I’m currently working on a database which stores, literally, a million of new data registers every day. They come from several hundred weather stations spread along the world, and need to be processed on real time. That’s a huge amount to be managed with a simple – but powerful – MySQL server, so I’ve had to design and implement a few tricks in order to succeed.
In this post I’d like to talk about the main three techniques we’ve used to engage our high performance database, and the reasons to choose these solutions.
First of all, MySQL innodb tables start degrading at some million registers (7-10M on my current server, but not tested further), so the first though I had was: we need to divide if we want to conquer. Then, after some thinking about, I decided to split the big table into small chunks, and use a table for each station. That made the whole problem more affordable, and tables smaller enough not to become scary: the new problem was how to store about 5 M registers per year per table in our database.

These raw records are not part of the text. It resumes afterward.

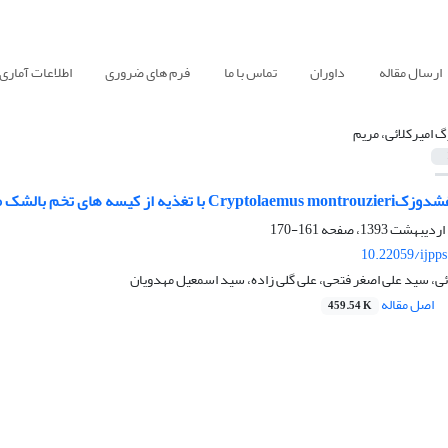
ارسال مقاله
داوران
تماس با ما
فرم های ضروری
اطلاعات آماری
گ امیرکلائی، مریم
Pulvinaria auranti روی نارنگی کلمانتین و نارنج
161-170
10.22059/ijpp
ئی، سید علی اصغر فتحی، علی گلی زاده، سید اسمعیل مهدویان
اصل مقاله
459.54 K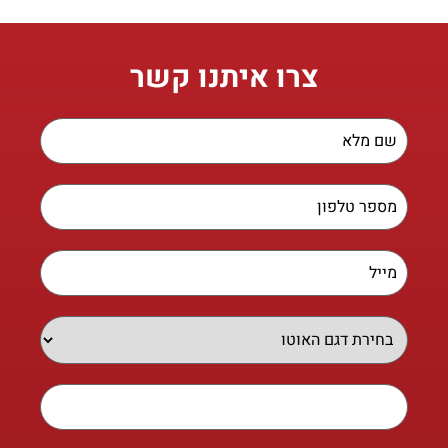
צרו איתנו קשר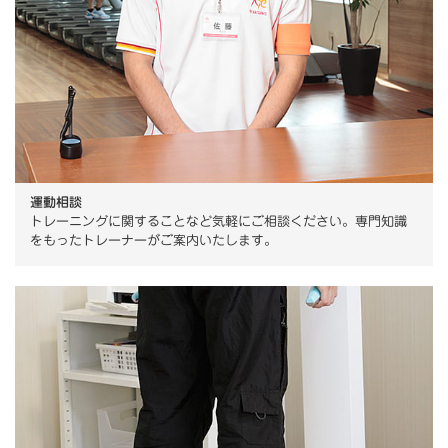
運動相談
トレーニングに関することなど気軽にご相談ください。専門知識
をもったトレーナーがご案内いたします。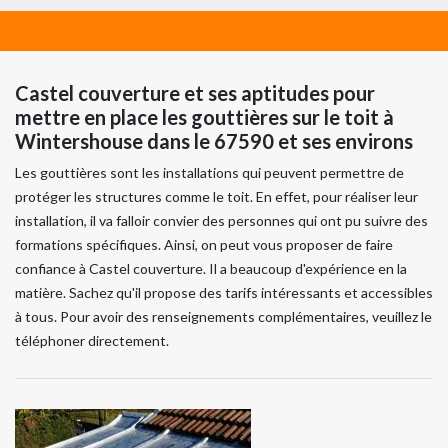
Castel couverture et ses aptitudes pour
mettre en place les gouttières sur le toit à
Wintershouse dans le 67590 et ses environs
Les gouttières sont les installations qui peuvent permettre de
protéger les structures comme le toit. En effet, pour réaliser leur
installation, il va falloir convier des personnes qui ont pu suivre des
formations spécifiques. Ainsi, on peut vous proposer de faire
confiance à Castel couverture. Il a beaucoup d'expérience en la
matière. Sachez qu'il propose des tarifs intéressants et accessibles
à tous. Pour avoir des renseignements complémentaires, veuillez le
téléphoner directement.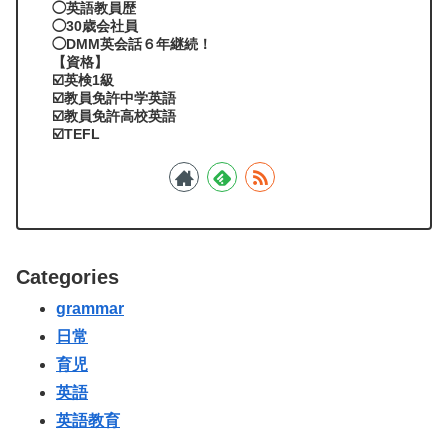
◯英語教員歴
◯30歳会社員
◯DMM英会話６年継続！
【資格】
☑️英検1級
☑️教員免許中学英語
☑️教員免許高校英語
☑️TEFL
Categories
grammar
日常
育児
英語
英語教育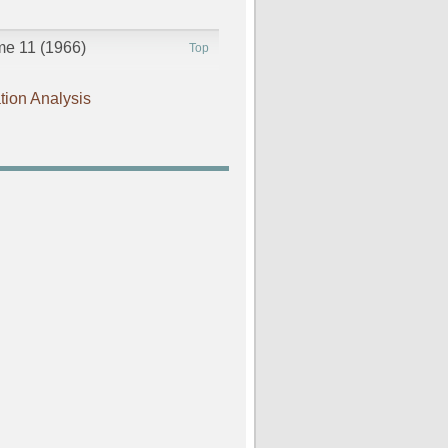
ume 11 (1966)
Top
tion Analysis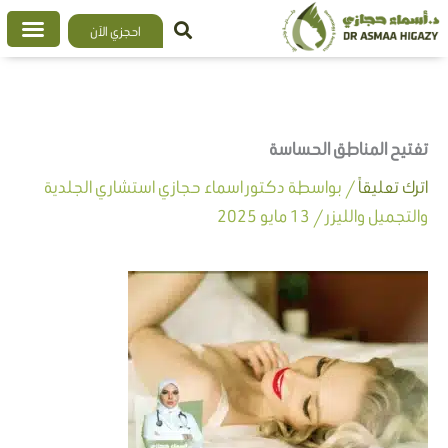
خطي
احجزي الآن
لى
لمحتوى
تفتيح المناطق الحساسة
اترك تعليقاً
/ بواسطة
دكتور اسماء حجازي استشاري الجلدية
والتجميل والليزر
/
13 مايو 2025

Of course, some logic in both the application controller and the data input server was needed to correctly place data registers. Additionally, tables get often fragmented so some cron jobs were needed to keep the database running smoothly. But there was still the problem of data growing. As long as registers were separated depending on the station, the scalability problem was solved: more tables can be added, even more servers with ranges of stations and a hash function to calculate what server is a given station hosted in. Once again were we talking about several million registers per year per table, and with a standart MySQL 5.1 server (the main problem with an start-up company tends to be funding, so we didn’t have anything better).